The current single-node setup is enough to learn on, but it’s a single point of failure and limited on resources. My plan is to expand the cluster to three mini PC nodes with 96GB of memory total. That gives me a real multi-node environment to work with and should help future-proof the cluster for anything I want to throw at it.

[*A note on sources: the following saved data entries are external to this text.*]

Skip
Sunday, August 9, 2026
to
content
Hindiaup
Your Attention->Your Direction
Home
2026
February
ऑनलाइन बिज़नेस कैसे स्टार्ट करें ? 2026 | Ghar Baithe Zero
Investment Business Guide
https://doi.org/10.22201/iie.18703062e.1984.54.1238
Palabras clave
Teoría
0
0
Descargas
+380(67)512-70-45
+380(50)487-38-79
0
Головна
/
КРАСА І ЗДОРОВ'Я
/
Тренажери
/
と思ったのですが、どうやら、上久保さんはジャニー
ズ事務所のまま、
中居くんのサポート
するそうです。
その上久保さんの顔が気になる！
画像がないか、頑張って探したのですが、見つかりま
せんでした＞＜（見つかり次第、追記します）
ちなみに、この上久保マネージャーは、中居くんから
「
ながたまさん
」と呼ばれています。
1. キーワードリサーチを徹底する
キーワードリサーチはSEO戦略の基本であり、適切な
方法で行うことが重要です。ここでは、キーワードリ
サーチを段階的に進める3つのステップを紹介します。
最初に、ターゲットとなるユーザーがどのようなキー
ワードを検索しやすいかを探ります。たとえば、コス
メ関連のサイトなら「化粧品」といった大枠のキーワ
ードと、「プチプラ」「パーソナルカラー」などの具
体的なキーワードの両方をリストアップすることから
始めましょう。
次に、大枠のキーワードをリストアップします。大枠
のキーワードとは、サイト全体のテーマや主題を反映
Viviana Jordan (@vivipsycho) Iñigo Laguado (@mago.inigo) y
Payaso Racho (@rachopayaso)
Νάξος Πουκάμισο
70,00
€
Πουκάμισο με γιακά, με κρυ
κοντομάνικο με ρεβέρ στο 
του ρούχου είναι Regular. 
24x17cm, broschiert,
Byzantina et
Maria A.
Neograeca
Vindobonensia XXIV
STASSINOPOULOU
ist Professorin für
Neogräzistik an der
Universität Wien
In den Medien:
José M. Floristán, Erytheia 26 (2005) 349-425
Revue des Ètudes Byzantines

The bigger goal is to move my long-running personal apps off cloud infrastructure and onto the cluster. Right now those run on paid cloud services, and a three-node homelab gives me the capacity and redundancy to host them myself, cut recurring costs, and keep everything under the same golden-path deployment pattern I already use for my in-house apps.

Tech stack

LayerTools
ClusterK3s
DeployHelmfile, Helm charts
Ingress / LBTraefik, MetalLB
StorageLonghorn
ObservabilityPrometheus, Grafana, Loki, Promtail
SecretsSOPS (Postgres credentials)
AppsCustom API and Django images in apps/
CIvalidate workflow mirroring local make validate

What I learned

  • Treating Git as the source of truth has real advantages. It enforces discipline around configuration, secrets management, and reproducibility.
  • Helmfile and Helm are powerful once they click. Working through them gave me much deeper confidence in self-hosting on Kubernetes.
  • A golden path for deploying services is a must-have. The custom chart turned per-service Kubernetes boilerplate into a single values.yaml, which is the change that made everything else easier to build and maintain.